WORK TO COMPLETE: The word "Asociacijos" occurs in some lines of the data. Return each such line.

Saved data entries
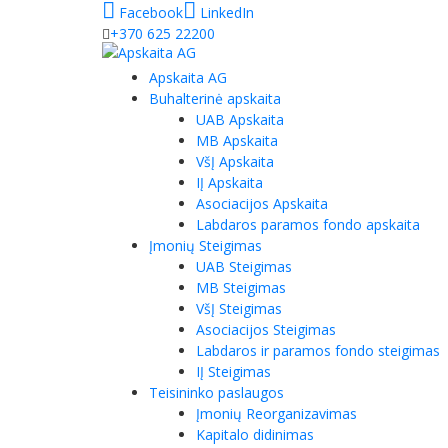
Facebook
LinkedIn
+370 625 22200
Apskaita AG
Buhalterinė apskaita
UAB Apskaita
MB Apskaita
VšĮ Apskaita
IĮ Apskaita
Asociacijos Apskaita
Labdaros paramos fondo apskaita
Įmonių Steigimas
UAB Steigimas
MB Steigimas
VšĮ Steigimas
Asociacijos Steigimas
Labdaros ir paramos fondo steigimas
IĮ Steigimas
Teisininko paslaugos
Įmonių Reorganizavimas
Kapitalo didinimas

ANSWER FOR THE TASK:
Asociacijos Apskaita
Asociacijos Steigimas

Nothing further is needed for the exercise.